組織を劇的に変えるには、前例や常識にとらわれない発想、つまり「妄想力」が欠かせない。「脱体育会イノベーション」を掲げて、体育会特有の縦社会の組織を変革し、帝京大学ラグビー部を常勝集団に育て上げた岩出雅之・前監督(現帝京大学スポーツ局長)も「妄想力」の実践者の一人だ。その岩出氏と、『 妄想力 答えのない世界を突き進むための最強仕事術 』著者で吉野家CMO(最高マーケティング責任者)の田中安人氏が、組織改革や人材育成・教育に妄想力を生かす方法について対談した。
まねをしているうちは勝てない
田中安人氏(以下、田中):岩出さんは帝京大学ラグビー部の監督として、4年生を頂点とする体育会特有のピラミッド構造をひっくり返し、脱体育会を実現させました。部内の雑用の大部分を4年生に任せ、心理的余裕が出てきた下級生に自分づくりに取り組ませた結果、チーム力が大きくアップした。これが、前人未踏のラグビー大学選手権9連覇の礎(いしずえ)になりました。脱体育会への改革は、まさに妄想力のなせる技だと思うのですが。

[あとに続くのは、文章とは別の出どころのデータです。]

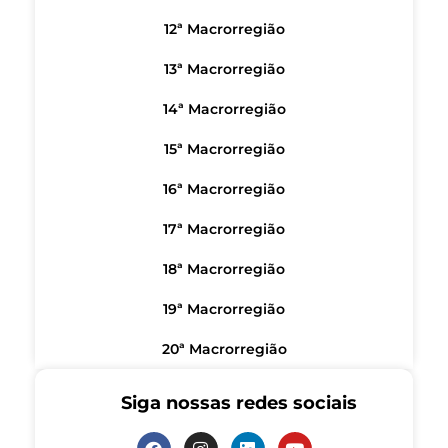
12ª Macrorregião
13ª Macrorregião
14ª Macrorregião
15ª Macrorregião
16ª Macrorregião
17ª Macrorregião
18ª Macrorregião
19ª Macrorregião
20ª Macrorregião
Siga nossas redes sociais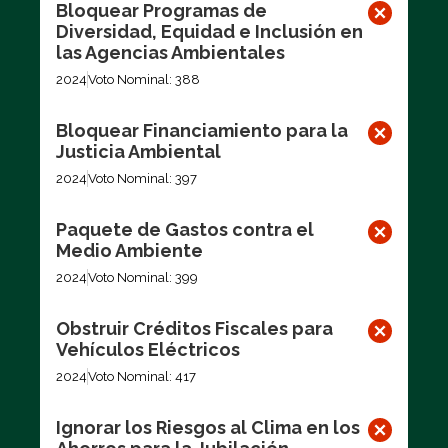
Bloquear Programas de
Diversidad, Equidad e Inclusión en
las Agencias Ambientales
2024
Voto Nominal: 388
Bloquear Financiamiento para la
Justicia Ambiental
2024
Voto Nominal: 397
Paquete de Gastos contra el
Medio Ambiente
2024
Voto Nominal: 399
Obstruir Créditos Fiscales para
Vehículos Eléctricos
2024
Voto Nominal: 417
Ignorar los Riesgos al Clima en los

岩出雅之氏(以下、岩出):当時、私自身はそんなに突飛(とっぴ)なことをやっているつもりは全然なく、ある意味、必然だと思ってやっていました。監督に就任した初期のころは、「伝統校」と呼ばれる早稲田大学さん、明治大学さん、慶應義塾大学さんのように強くなりたいと思い、彼らを研究し、まねばかりしていたんです。でも、まねをしているうちは、勝てないんですね。それに気づくまで時間がかかりました。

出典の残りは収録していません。